Pour les étudiants en études sur la paix, le livre de Petro fournit une analyse d’étude de cas sur la façon dont les nations font amende honorable.
En Afrique du Sud, écrit Petro, la loi de 1995 sur la promotion de l’unité nationale et de la réconciliation offrait aux responsables de l’application de l’apartheid une amnistie en échange de la confession publique de leurs crimes pour “forger une mémoire partagée entre les victimes, les auteurs et les passants…”.

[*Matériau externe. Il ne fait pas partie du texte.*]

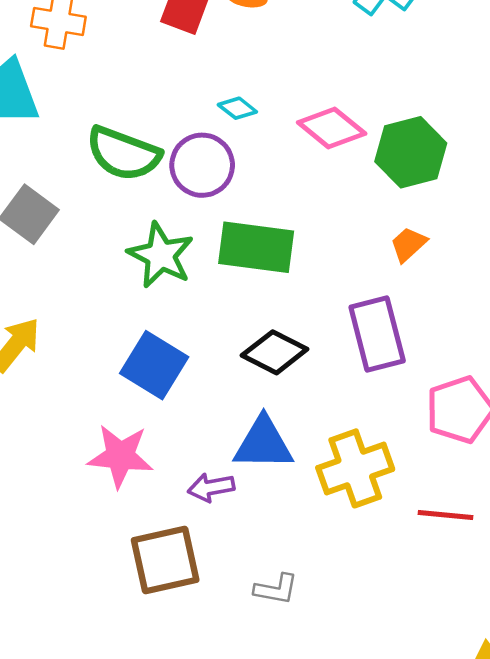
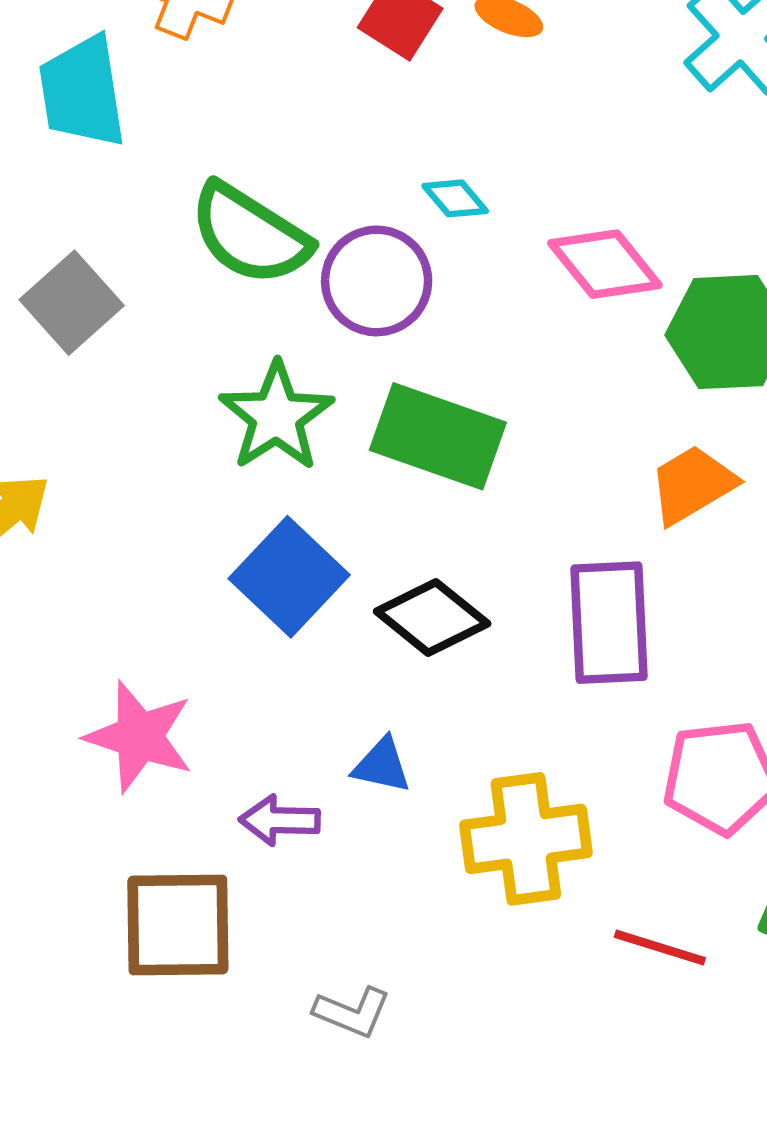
orange trapezoid: (408, 244) -> (692, 484), size x1.4
blue square: (154, 365) -> (289, 577), moved
blue triangle: (263, 444) -> (382, 765), size x0.6

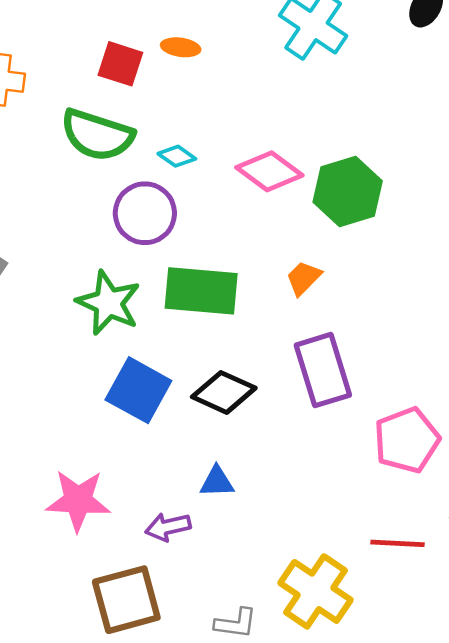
green semicircle: (250, 234) -> (97, 135), moved
orange trapezoid: (692, 484) -> (304, 278), moved, size x0.7
yellow cross: (526, 839) -> (316, 591), moved, turned -34

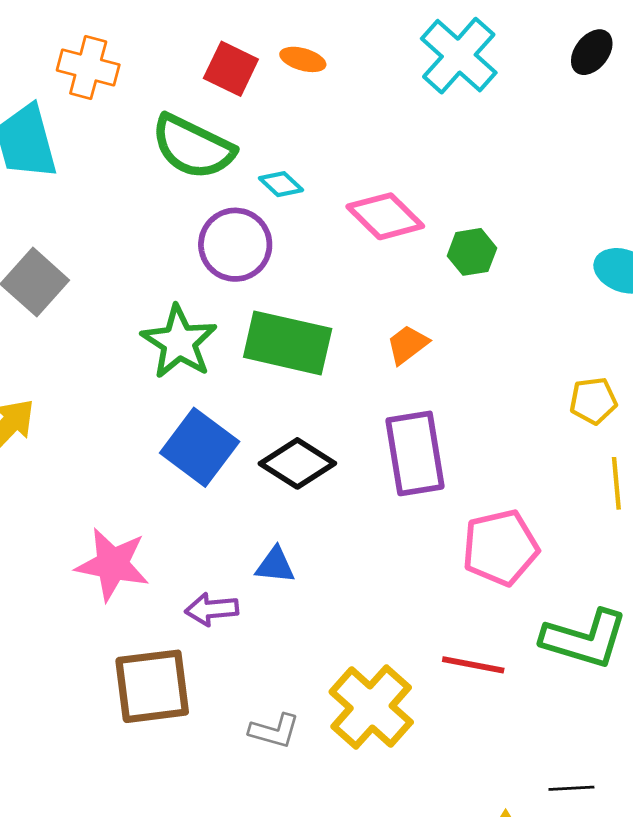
green hexagon: (348, 191) -> (472, 252), size x0.6

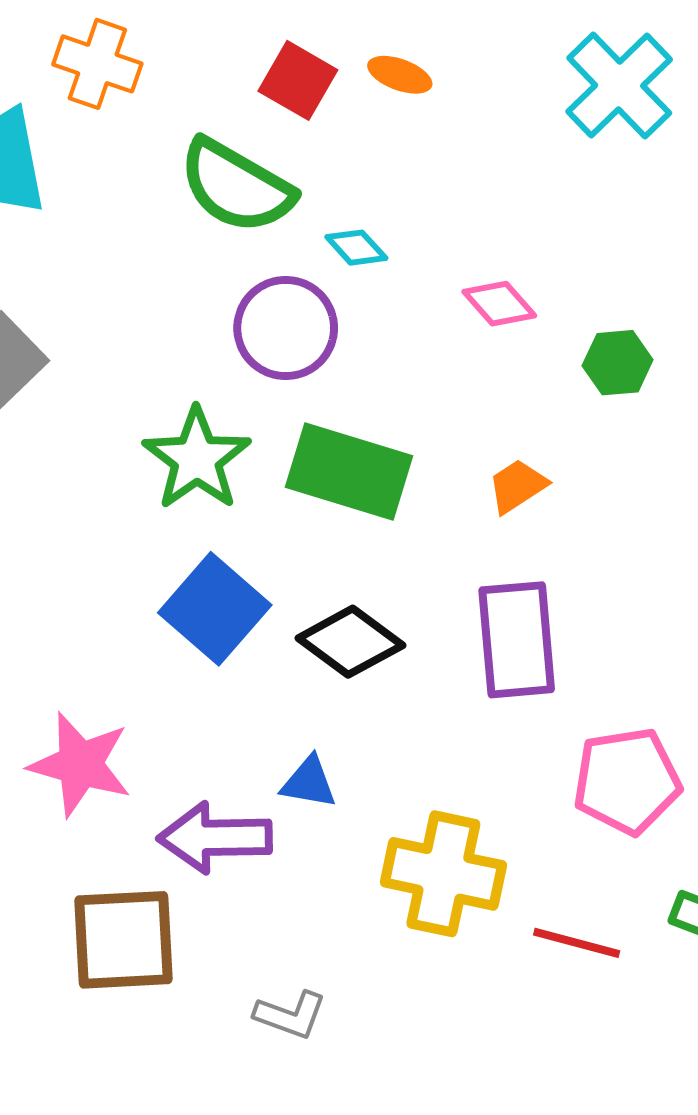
pink diamond: (385, 216) -> (499, 304), size x0.7
purple arrow: (212, 609) -> (215, 838), size x1.5
yellow cross: (371, 707) -> (443, 874), moved, turned -34

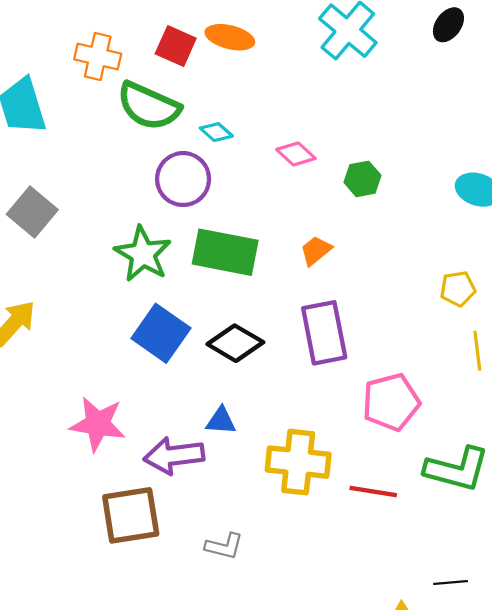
orange cross: (97, 64) -> (98, 56), moved
orange ellipse: (400, 75) -> (230, 37), size x1.4

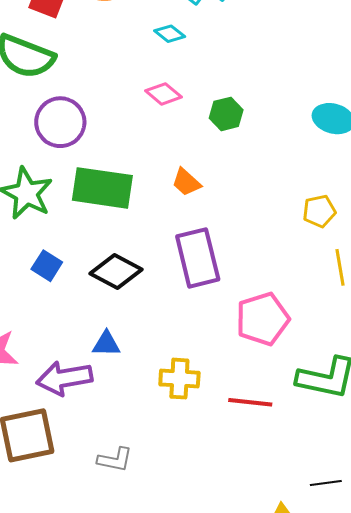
cyan diamond: (216, 132) -> (170, 34), moved
orange trapezoid: (316, 251) -> (186, 182), turned -96
blue square: (161, 333) -> (47, 266), size x0.6
yellow cross: (298, 462) -> (179, 379), size x0.7

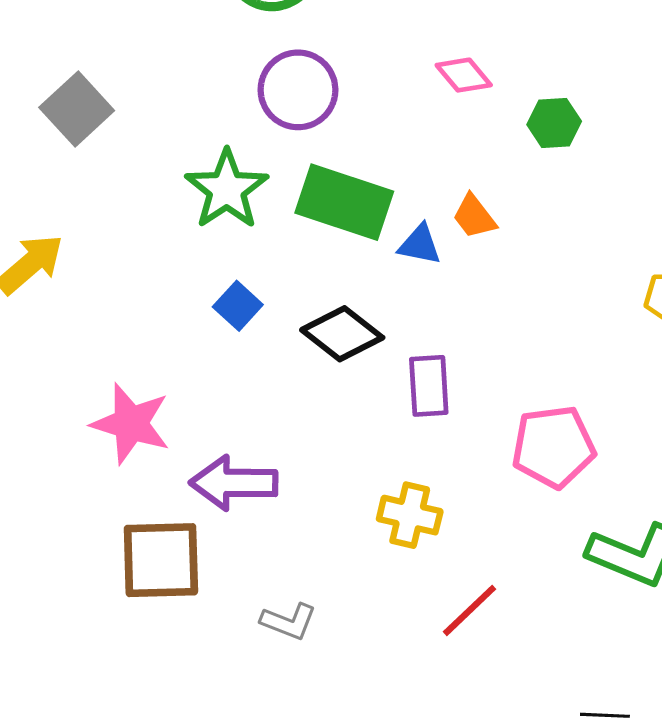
purple rectangle: (198, 258) -> (429, 386), moved, size x0.7
blue triangle: (106, 344) -> (420, 245), moved
red line: (250, 402) -> (470, 610), moved, turned -60

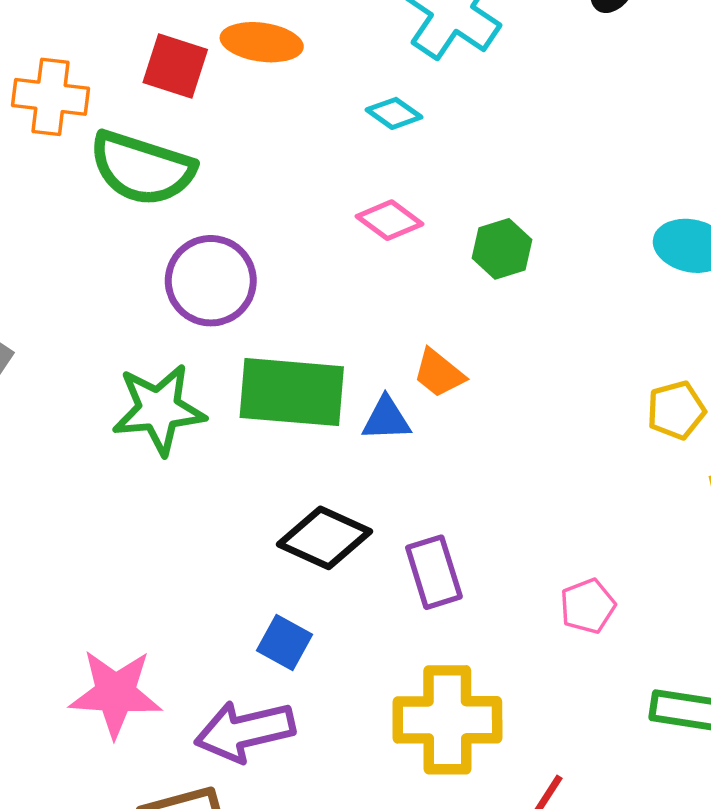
green star: (227, 189) -> (159, 409), turned -30
blue square: (238, 306) -> (284, 643), moved
pink pentagon: (553, 447) -> (588, 606), size x0.6
yellow cross: (410, 515) -> (447, 720), size x1.5

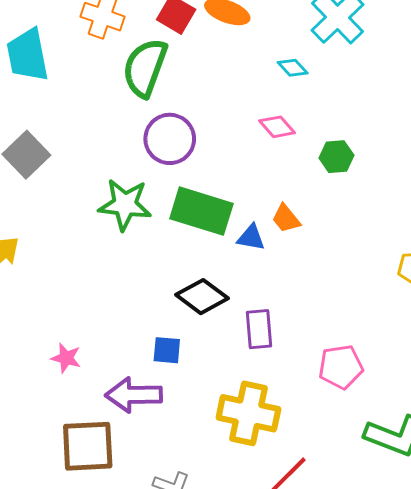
green semicircle: (142, 168) -> (145, 68), turned 80
pink pentagon: (588, 606) -> (341, 367), size x1.4
blue square: (284, 643) -> (167, 350), turned -36
pink star: (115, 693) -> (66, 358), size x0.6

Au Guatemala, au lendemain d’une guerre civile de 36 ans, une commission gouvernementale de trois membres a produit un rapport en 12 volumes concluant que le gouvernement était responsable du génocide maya impliquant des massacres et des disparitions.
Dans l’Espagne des années 1970, après la mort de Franco et la fin de la guerre civile espagnole, les partis politiques ont formé un pacte – Pacto de Olvido – pour oublier les crimes du passé et passer à la démocratie. Les exilés ont été autorisés à rentrer chez eux, les prisonniers politiques ont été libérés.
L’histoire nous donne l’espoir que des nations déchirées pourront éventuellement guérir pour émerger plus fortes et plus unies. “L’Ukraine”, écrit Petro, “doit tenir compte de son passé” pour que la guérison se produise”. Il ajoute : « La situation peut sembler sans espoir, mais une vision du monde tragique nous permet de voir des lueurs d’espoir dans le contexte plus large de l’histoire.